Exhibit 8 Opinion of Shaw Pittman LLP


                        [LETTERHEAD OF SHAW PITTMAN LLP]


                                  July 25, 2003


Commercial Net Lease Realty, Inc.
450 South Orange Avenue
Suite 900
Orlando, Florida 32801

Ladies and Gentlemen:

        Commercial Net Lease Realty, Inc. (the "Company") has filed a
registration statement on Form S-3 (File No. 333-105635) (the "Registration
Statement"), with the Securities and Exchange Commission, which was declared
effective on June 5, 2003. In connection with the filing of a prospectus
supplement on July 25, 2003, you have asked us to render an opinion with respect
to the qualification of the Company as a real estate investment trust ("REIT")
under sections 856 through 860 of the Internal Revenue Code of 1986, as amended
(the "Code").

        We have served as special counsel for the Company in connection with the
filing of the prospectus and the prospectus supplement and from time to time in
the past have represented the Company on specific matters as requested by the
Company. Specifically for the purpose of this opinion, we have examined and
relied upon the following: copies of the Company's Articles of Incorporation and
any amendments thereto; the Registration Statement; the prospectus; the
prospectus supplement; copies of executed leases covering real property owned by
the Company; the Form 10-K filed on March 28, 2003; and the Company's Form S-11
Registration Statement as filed with the Securities and Exchange Commission on
August 15, 1984.

        We have not served as general counsel to the Company and have not been
involved in decisions regarding the day-to-day operation of the Company and its
properties. We have, however, discussed the mode of operation of the Company
with its officers with a view to learning information relevant to the opinions
expressed herein and have received and relied upon a certificate from the
Company with respect to certain matters.

        We have discussed with management of the Company arrangements relating
to the management of its properties, the relationships of the Company with
tenants of such properties, and certain terms of leases of such properties to
tenants, with a view to assuring that (i) at the close of each quarter of the
taxable years covered by this opinion, it met the asset composition requirements
set forth in section 856(c)(4), (ii) with respect to years covered by this
opinion, it satisfied the 95% and 75% gross income tests set forth in sections
856(c)(2) and (3), respectively, and (iii) with respect to tax years prior to
1998, it satisfied the 30% gross income test.

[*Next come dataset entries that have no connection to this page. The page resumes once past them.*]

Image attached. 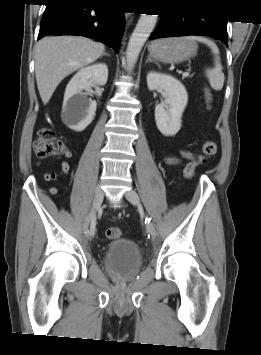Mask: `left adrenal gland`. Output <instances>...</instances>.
Returning a JSON list of instances; mask_svg holds the SVG:
<instances>
[{
    "label": "left adrenal gland",
    "instance_id": "1",
    "mask_svg": "<svg viewBox=\"0 0 261 355\" xmlns=\"http://www.w3.org/2000/svg\"><path fill=\"white\" fill-rule=\"evenodd\" d=\"M148 62H154L152 59H151V57L149 56L148 58H147V60H146V63H148ZM156 63V62H155Z\"/></svg>",
    "mask_w": 261,
    "mask_h": 355
}]
</instances>
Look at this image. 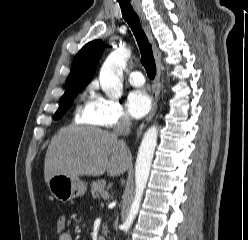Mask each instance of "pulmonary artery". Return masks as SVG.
I'll list each match as a JSON object with an SVG mask.
<instances>
[{
	"label": "pulmonary artery",
	"instance_id": "e3ab8cb5",
	"mask_svg": "<svg viewBox=\"0 0 248 240\" xmlns=\"http://www.w3.org/2000/svg\"><path fill=\"white\" fill-rule=\"evenodd\" d=\"M128 79L133 86H142L144 84V76L140 71L130 72Z\"/></svg>",
	"mask_w": 248,
	"mask_h": 240
}]
</instances>
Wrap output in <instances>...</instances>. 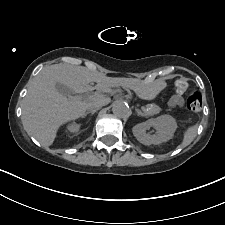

We have further reviewed with
management of the Company the requirements that the beneficial ownership of a
REIT be held by 100 or more persons for at least 335/365ths of each taxable year



Commercial Net Lease Realty, Inc.
July 25, 2003
Page 2


and that a REIT must satisfy the diversity of ownership requirements of section
856(h) as such requirements existed in the years covered by this opinion, and we
have been advised by management that at all times during the years covered by
this opinion (and specifically on each record date for the payment of dividends
during 1984 through the date hereof) the Company has had more than 1,000
shareholders of record, that the Company maintains the records required by
section 1.857-8 of the Treasury Regulations, that no later than January 30 of
each year it sent the demand required by section 1.857-8(d) of the Treasury
Regulations to each shareholder of record owning one percent or more of the
outstanding shares of the Company on the appropriate date required by said
regulation, and that the actual ownership of the Company shares was such that,
to the best knowledge of its management (based upon responses to the aforesaid
demands, any filing of a Schedule 13D under the Securities Exchange Act of 1934,
as amended, or any other sources of information), the Company satisfied the
applicable requirements of section 856(h). Further, we have examined various
property leases and lease supplements relating to the properties that the
Company owns, and although leases relating to certain properties that the
Company owns have not been made available to us, the Company has represented
with respect to such leases that they do conform in all material respects to a
form of lease agreement provided to us. On the basis of discussions with
management of the Company, we are not aware that the Company's election to be a
REIT has been terminated or challenged by the Internal Revenue Service or any
other party, or that the Company has revoked its election to be a REIT for any
such prior year so as to make the Company ineligible to qualify as a REIT for
the years covered by this opinion.

        In rendering the opinions set forth herein, we are assuming that copies
of documents examined by us are true copies of originals thereof and that the
information concerning the Company set forth in the Company's federal income tax
returns, and in the prospectus supplement, as well as the information provided
to us by the Company's management are true and correct. We have no reason to
believe that such assumptions are not warranted.

        Based upon the foregoing, we are of the opinion that the Company was a
"real estate investment trust" as defined by section 856(a) for its taxable
years ended December 31, 1984 through December 31, 2002, and its current and
proposed method of operation will enable it to meet the requirements for
qualification and taxation as a REIT for its taxable year ending December 31,
2003 and for all future taxable years. With respect to the 2003 year and all
future years, however, we note that the Company's status as a real estate
investment trust at any time is dependent among other things upon its meeting
the requirements of section 856 throughout the year and for the year as a whole.

        This opinion is based upon the existing provisions of the Code (or
predecessor provisions, as applicable), rules and regulations (including
proposed regulations) promulgated thereunder, and reported administrative and
judicial interpretations thereof, all of which are subject to change, possibly
with retroactive effect. This opinion is limited to the specific matters covered
hereby and should not be interpreted to imply that the undersigned has offered
its opinion on any other matter.


Commercial Net Lease Realty, Inc.
July 25, 2003
Page 3


        We hereby confirm that the statements set forth in the Registration
Statement under the heading "Federal Income Tax Considerations," and in the
prospectus supplement under the heading "Certain Additional Income Tax
Considerations," to the extent that they constitute matters of law or legal
conclusions with respect thereto, are correct in all material respects.

        We hereby consent to the filing of this opinion as an exhibit to the
prospectus supplement. We also consent to the reference to Shaw Pittman LLP
under the caption "Legal Matters" in the prospectus supplement. In giving such
consent, we do not consider that we are "experts," within the meaning of the
term used in the Act or the rules and regulations of the Securities and Exchange
Commission promulgated thereunder, with respect to any part of the Registration
Statement, including this opinion as an exhibit or otherwise.


                                                  Very truly yours,


                                                  SHAW PITTMAN LLP


                                                  By: /s/ Charles B. Temkin
                                                      ---------------------

                                                      Charles B. Temkin, P.C.